Assigned task:
Find the lines of the data below that include "Fähigkeiten". Report their number only.

Source records:
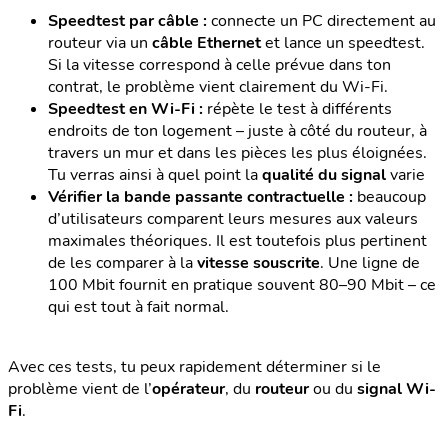
Speedtest par câble :
connecte un PC directement au
routeur via un
câble Ethernet
et lance un speedtest.
Si la vitesse correspond à celle prévue dans ton
contrat, le problème vient clairement du Wi-Fi.
Speedtest en Wi-Fi :
répète le test à différents
endroits de ton logement – juste à côté du routeur, à
travers un mur et dans les pièces les plus éloignées.
Tu verras ainsi à quel point la
qualité du signal
varie
Vérifier la bande passante contractuelle :
beaucoup
d’utilisateurs comparent leurs mesures aux valeurs
maximales théoriques. Il est toutefois plus pertinent
de les comparer à la
vitesse souscrite
. Une ligne de
100 Mbit fournit en pratique souvent 80–90 Mbit – ce
qui est tout à fait normal.
Avec ces tests, tu peux rapidement déterminer si le
problème vient de l’
opérateur
, du
routeur
ou du
signal Wi-
Fi
.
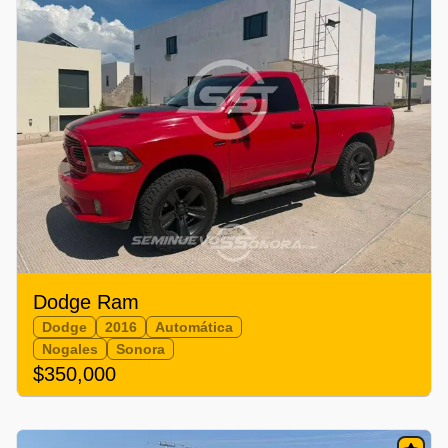
Dodge Ram
Dodge
2016
Automática
Nogales
Sonora
$350,000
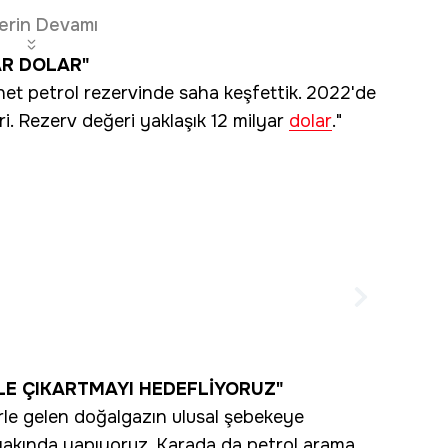
erin Devamı
AR DOLAR"
et petrol rezervinde saha keşfettik. 2022'de
ri. Rezerv değeri yaklaşık 12 milyar
dolar
."
 Erdoğan'dan 6 yaşında evlendirme
ili açıklama
İLE ÇIKARTMAYI HEDEFLİYORUZ"
rle gelen doğalgazın ulusal şebekeye
ı yakında yapıyoruz. Karada da petrol arama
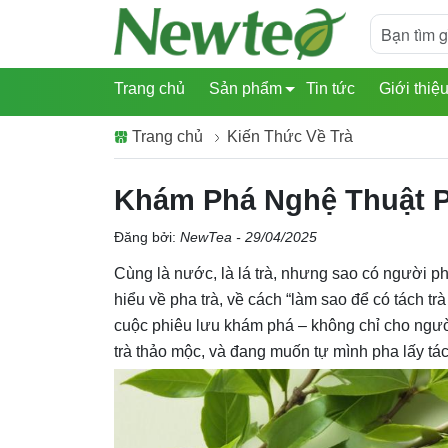
Trang chủ
Sản phẩm
Tin tức
Giới thiệ
Trang chủ
Kiến Thức Về Trà
Khám Phá Nghệ Thuật 
Đăng bởi:
NewTea - 29/04/2025
Cùng là nước, là lá trà, nhưng sao có người ph
hiểu về pha trà, về cách “làm sao để có tách tr
cuộc phiêu lưu khám phá – không chỉ cho người
trà thảo mộc, và đang muốn tự mình pha lấy tác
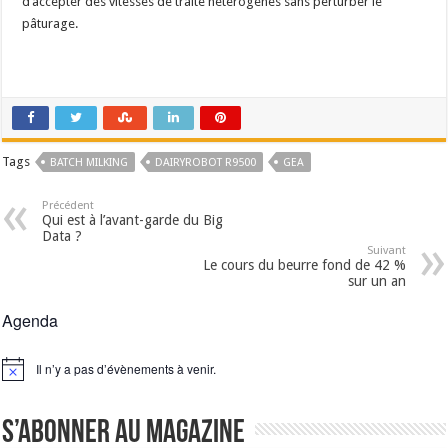
d’accepter des vitesses de traite hétérogènes sans perturber le
pâturage.
Tags
BATCH MILKING
DAIRYROBOT R9500
GEA
Précédent
Qui est à l’avant-garde du Big
Data ?
Suivant
Le cours du beurre fond de 42 %
sur un an
Agenda
Il n’y a pas d’évènements à venir.
Notice
S’abonner au magazine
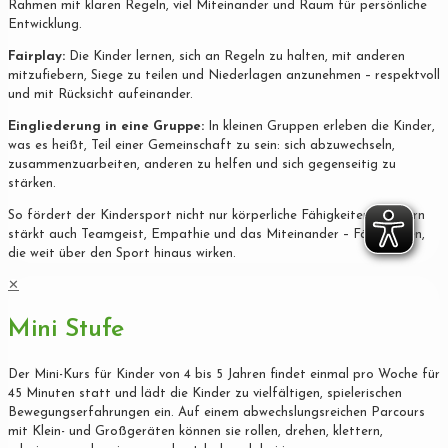
Rahmen mit klaren Regeln, viel Miteinander und Raum für persönliche
Entwicklung.
Fairplay:
Die Kinder lernen, sich an Regeln zu halten, mit anderen
mitzufiebern, Siege zu teilen und Niederlagen anzunehmen – respektvoll
und mit Rücksicht aufeinander.
Eingliederung in eine Gruppe:
In kleinen Gruppen erleben die Kinder,
was es heißt, Teil einer Gemeinschaft zu sein: sich abzuwechseln,
zusammenzuarbeiten, anderen zu helfen und sich gegenseitig zu
stärken.
So fördert der Kindersport nicht nur körperliche Fähigkeiten, sondern
stärkt auch Teamgeist, Empathie und das Miteinander – Fähigkeiten,
die weit über den Sport hinaus wirken.
✕
Mini Stufe
Der Mini-Kurs für Kinder von 4 bis 5 Jahren findet einmal pro Woche für
45 Minuten statt und lädt die Kinder zu vielfältigen, spielerischen
Bewegungserfahrungen ein. Auf einem abwechslungsreichen Parcours
mit Klein- und Großgeräten können sie rollen, drehen, klettern,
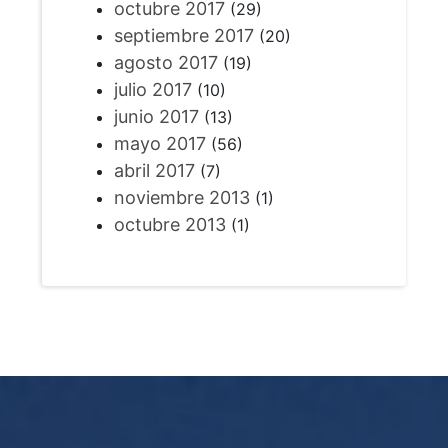
octubre 2017
(29)
septiembre 2017
(20)
agosto 2017
(19)
julio 2017
(10)
junio 2017
(13)
mayo 2017
(56)
abril 2017
(7)
noviembre 2013
(1)
octubre 2013
(1)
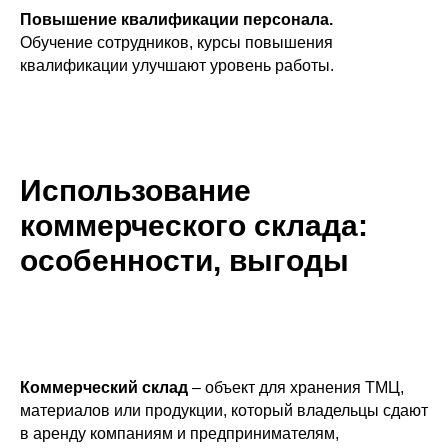
Повышение квалификации персонала.
Обучение сотрудников, курсы повышения
квалификации улучшают уровень работы.
Использование
коммерческого склада:
особенности, выгоды
Коммерческий склад
– объект для хранения ТМЦ,
материалов или продукции, который владельцы сдают
в аренду компаниям и предпринимателям,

Response to the exercise:
2